Antyeshti: Funeral Rites
After marriage, most Hindus spend the rest of their lives as householders. After children have left home, there is generally a period of gradual retirement from active life and an increased dedication to spiritual practice. This corresponds to the third stage of life (vanaprastha), which these days is rarely adopted formally and certainly followed less rigorously. A few men still take sannyasa and, leaving home, prepare for inevitable death. In one sense, the whole of life, with its various stages and samskaras, is a preparation for death and beyond.
The funeral rites are almost universally performed and follow similar patterns. Most Hindus cremate their dead.The exceptions are small children and saints, whose bodies are considered pure, and are therefore buried. The rationale is that burning enables the departed soul to abandon attachment for its previous body and move swiftly forward to the next chapter of life. Funeral ceremonies should therefore be performed as soon as possible – by dusk or by dawn, whichever occurs first. Therefore, in India a funeral takes place within hours of death. Regulations elsewhere mean that it may take much longer.

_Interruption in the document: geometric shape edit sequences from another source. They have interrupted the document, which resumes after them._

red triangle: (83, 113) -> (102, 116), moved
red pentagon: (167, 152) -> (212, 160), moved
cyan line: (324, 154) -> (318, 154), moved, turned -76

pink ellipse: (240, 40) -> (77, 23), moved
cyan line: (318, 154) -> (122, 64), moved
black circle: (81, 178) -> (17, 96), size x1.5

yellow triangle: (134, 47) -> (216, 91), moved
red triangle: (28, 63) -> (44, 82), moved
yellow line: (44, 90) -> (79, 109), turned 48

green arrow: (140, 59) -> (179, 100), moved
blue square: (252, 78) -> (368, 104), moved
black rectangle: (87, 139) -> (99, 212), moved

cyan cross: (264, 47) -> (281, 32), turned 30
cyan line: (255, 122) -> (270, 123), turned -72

There is also a period of mourning, extending to about thirteen days after the funeral (varying according to varna and other considerations). During this time, the family is considered impure. They will not attend religious functions nor eat certain foods (e.g. sweets). It is a period for giving vent to one’s grief, so that one can live unhindered by unreleased emotions. Significantly, though, these rites are more for the benefit of the deceased than for the bereaved. They are essential to ensure the smooth passage of the soul to a better level of existence. Most essential is the shraddha ceremony performed on the first anniversary of death. Prasad, often balls of cooked rice, are offered to God and in turn to the departed soul.

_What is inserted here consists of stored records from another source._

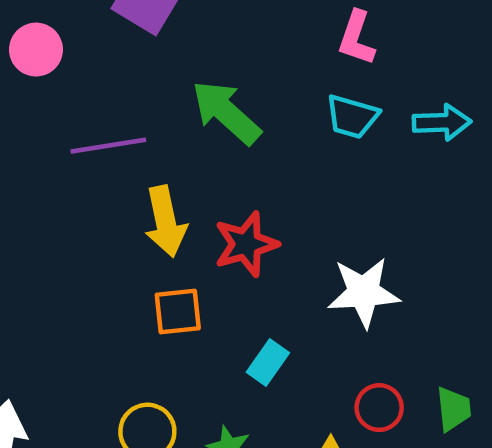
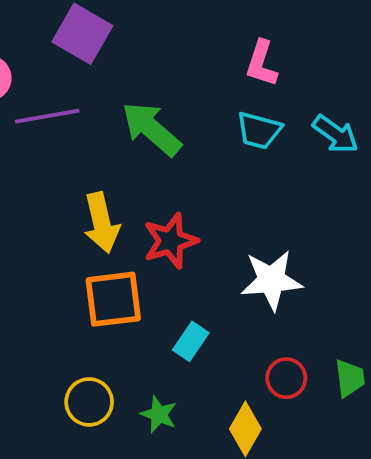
cyan arrow: (442, 122) -> (335, 134), turned 39
purple line: (108, 146) -> (47, 116), moved
orange square: (178, 311) -> (113, 299), size x1.4

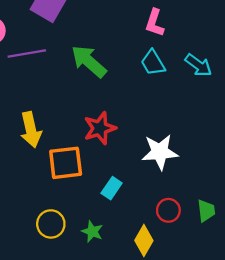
cyan trapezoid: (259, 130) -> (153, 63), turned 44
yellow arrow: (101, 223) -> (31, 130), moved

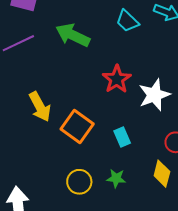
red star: (100, 128) -> (117, 79), moved
orange square: (66, 163) -> (77, 126), turned -32
cyan rectangle: (112, 188) -> (122, 137), turned -42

The body is washed by relatives, dressed in fresh cloth, and bedecked with flowers. A few drops of Ganges water are placed in the mouth. The corpse is then carried on a stretcher to the cremation grounds accompanied by kirtan, chanting mantras such as “Ram Nam Satya Hai” (the name of Rama is truth).The eldest son lights the funeral pyre. For renunciates, it is considered important that the skull is cracked, and this is sometimes part of the ritual, apparently urging the departed soul to move on. Towards the end of the ceremony a priest or relative recites appropriate verses from scripture.
Usually three days later, the eldest son will collect the ashes and place them in the Ganges, or another sacred river. In the UK, relatives may travel to India for this purpose, though some are now using the Thames.
“As a person puts on new garments, giving up old ones, the soul similarly accepts new material bodies, giving up the old and useless ones.”